> [PROBLEM]:
From the line containing "필요한 지원을 아끼지" to the last line of the records below, repeat every line exactly and add nothing else.

> [DATASET CONTENT]:
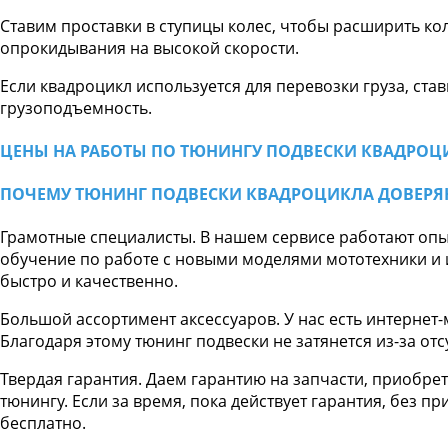
Ставим проставки в ступицы колес, чтобы расширить ко
опрокидывания на высокой скорости.
Если квадроцикл используется для перевозки груза, ста
грузоподъемность.
ЦЕНЫ НА РАБОТЫ ПО ТЮНИНГУ ПОДВЕСКИ КВАДРОЦ
ПОЧЕМУ ТЮНИНГ ПОДВЕСКИ КВАДРОЦИКЛА ДОВЕРЯ
Грамотные специалисты. В нашем сервисе работают опы
обучение по работе с новыми моделями мототехники и
быстро и качественно.
Большой ассортимент аксессуаров. У нас есть интернет-
Благодаря этому тюнинг подвески не затянется из-за от
Твердая гарантия. Даем гарантию на запчасти, приобре
тюнингу. Если за время, пока действует гарантия, без п
бесплатно.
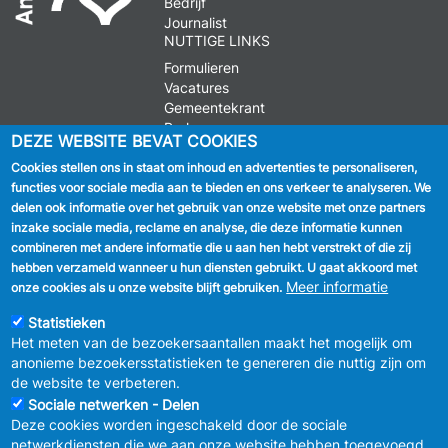
Bedrijf
Journalist
NUTTIGE LINKS
Formulieren
Vacatures
Gemeentekrant
Parkeren
DEZE WEBSITE BEVAT COOKIES
Cookies stellen ons in staat om inhoud en advertenties te personaliseren,
VOLG ONS
functies voor sociale media aan te bieden en ons verkeer te analyseren. We
delen ook informatie over het gebruik van onze website met onze partners
Facebook
inzake sociale media, reclame en analyse, die deze informatie kunnen
combineren met andere informatie die u aan hen hebt verstrekt of die zij
Linkedin
hebben verzameld wanneer u hun diensten gebruikt. U gaat akkoord met
Meer informatie
onze cookies als u onze website blijft gebruiken.
Instagram
Statistieken
Het meten van de bezoekersaantallen maakt het mogelijk om
anonieme bezoekersstatistieken te genereren die nuttig zijn om
de website te verbeteren.
Sociale netwerken - Delen
Deze cookies worden ingeschakeld door de sociale
MENU
Vertrouwelijkheid
netwerkdiensten die we aan onze website hebben toegevoegd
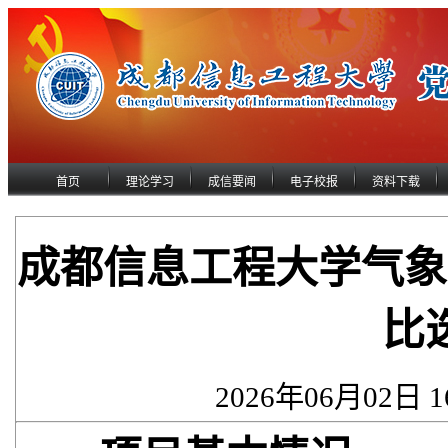
首页
理论学习
成信要闻
电子校报
资料下载
成都信息工程大学气象
比
2026年06月02日 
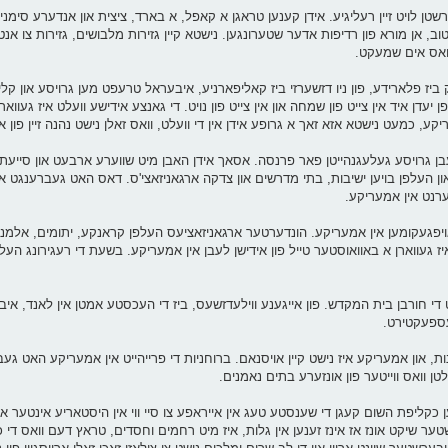
שטן לויט זיין רעליגיע. אידן קענען טראגן א קאפל, א בארד, ציצית און אנדערע סימנ
טוב, אן מורא פון רדיפות אדער שטערונגען. נישטא קיין גזירות מלבושים, גזירות צו אנ
ן וואס אים שמעקט.
ק ביז פלארידע, פון ניו דזשערזי ביז קאליפארניע, איבעראל טרעפט מען גרויסע און קלי
דן איד אין צייט פון שמחה און אין צייט פון נויט. די גאנצע אידישע וועלט איז געווא
ע, כמעט נישטא אזא זאך א גרופע אידן אין די וועלט, וואס זאלן נישט נהנה זיין פון 
בן גרויסע געלעגנהייטן פאר פרנסה. אסאך אידן האבן מיט שווערע ארבעט און סייעת
ן העלפן בויען ישיבות, בתי מדרשים און צדקה ארגאניזאצי'ס. דאס האט געברענגט אז
לערנט אין אמעריקע.
 אויפגעקומען אין אמעריקע. הונדערטער ארגאניזאציעס העלפן קראנקע, יתומים, אלמנו
ז געווארן א באוואוסטער טייל פון אידישן לעבן אין אמעריקע. בשעת די רעגירונג הע
ט די חורבן בית המקדש. פון אייגענע ווילעדזשעס, ביז די העכסטע אמטן אין לאנד, איב
רעספעקטירט.
ות, און אמעריקע איז נישט קיין אויסנאם. ברוחניות די פרייהייט אין אמעריקע האט ג
טן וואס ווייטער פון אונזערע בתים נאמנים.
 כקליפת השום קעגן די שענסטע טעג אין אייראפע צו סיי ווי אין היסטאריע אינטער א 
טער שיקט אונז אז אינז זענען אין גלות, איז מיט רחמים וחסדים, טראץ דעם וואס די 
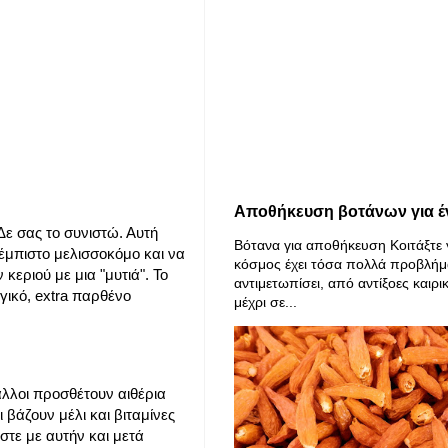
Αποθήκευση βοτάνων για έ
ε σας το συνιστώ. Αυτή
Βότανα για αποθήκευση Κοιτάξτε 
 έμπιστο μελισσοκόμο και να
κόσμος έχει τόσα πολλά προβλήμ
εριού με μια "μυτιά". Το
αντιμετωπίσει, από αντίξοες καιρι
ογικό, extra παρθένο
μέχρι σε...
άλλοι προσθέτουν αιθέρια
βάζουν μέλι και βιταμίνες
τε με αυτήν και μετά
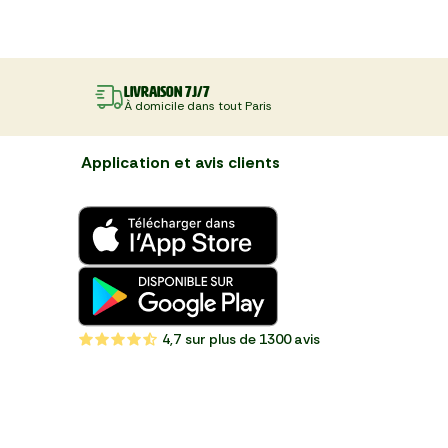
Livraison 7J/7
À domicile dans tout Paris
Application et avis clients
4,7
sur plus de 1300 avis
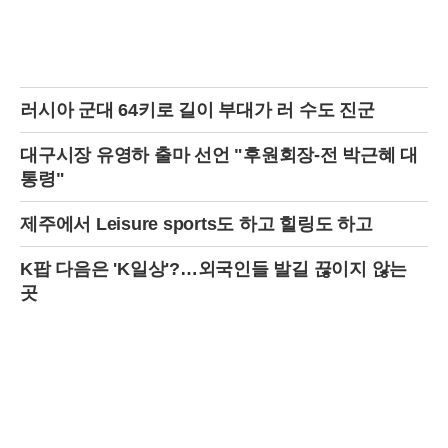
현장 수습 및 안전 확보에 총력을 기울였다.현재까지의 조사 결과, 이번
사고는 한미 연합훈련 중이던 전투기에서 발사된 포탄이 목표 지점을 벗
어나 민가 지역에 떨어진 것으로 추정되고 있다. 사고 당시 포천 승진과
학화훈련장에서는 한국군과 주한미군이 '자유의 방패'(FS) 연습과 연계한
연합·합동 통합화력 실사격 훈련을 실시하고 있었다. 이 훈련에는 K9 자
주포, K2 전차, 다연장로켓(MLRS) '천무' 등 다양한 화력 장비가 동원되
러시아 군대 64키로 길이 부대가 러 수도 진군
었으며, 실사격 훈련도 포함되어 있었다.군 당국은 사고 발생 직후 훈련
을 즉각 중단하고, 정확한 사고 원인과 경위를 조사하고 있다. 군 관계자
는 "훈련 중 발생한 불미스러운 사고로 인해 인명 피해와 재산 피해가 발
대구시장 유영하 출마 선언 "후원회장-전 박근혜 대
생한 점에 대해 매우 유감스럽게 생각한다"며 "사고 원인을 철저히 조사
통령"
하고, 재발 방지 대책을 마련하는 데 최선을 다하겠다"고 밝혔다.이번 사
고로 인해 훈련 안전 문제에 대한 우려가 커지고 있다. 특히 민가 지역 인
제주에서 Leisure sports도 하고 힐링도 하고
근에서 실사격 훈련을 진행하는 것에 대한 안전성 검토가 필요하다는 지
적이 나오고 있다. 또한, 훈련 중 오폭 사고 발생 시 신속한 대응 및 피해
복구 체계를 점검해야 한다는 목소리도 높다.포천시는 이번 사고로 피해
K팝 다음은 'K일상'?…외국인들 발길 끊이지 않는
를 입은 주민들을 위한 지원 대책 마련에 나섰다. 시 관계자는 "피해 주민
곳
들의 빠른 생활 안정을 위해 임시 거처 마련, 생필품 지원, 심리 상담 등
필요한 지원을 아끼지 않겠다"고 밝혔다.한편, 이번 사고와 관련하여 일
부 언론에서는 사고 발생 시각과 장소, 피해 규모 등에 대한 보도가 엇갈
리고 있어 혼선이 빚어지기도 했다. 정확한 정보는 군 당국의 공식 발표
를 통해 확인해야 할 것으로 보인다.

> [SOLUTION FOR THIS TASK]:
필요한 지원을 아끼지 않겠다"고 밝혔다.한편, 이번 사고와 관련하여 일
부 언론에서는 사고 발생 시각과 장소, 피해 규모 등에 대한 보도가 엇갈
리고 있어 혼선이 빚어지기도 했다. 정확한 정보는 군 당국의 공식 발표
를 통해 확인해야 할 것으로 보인다.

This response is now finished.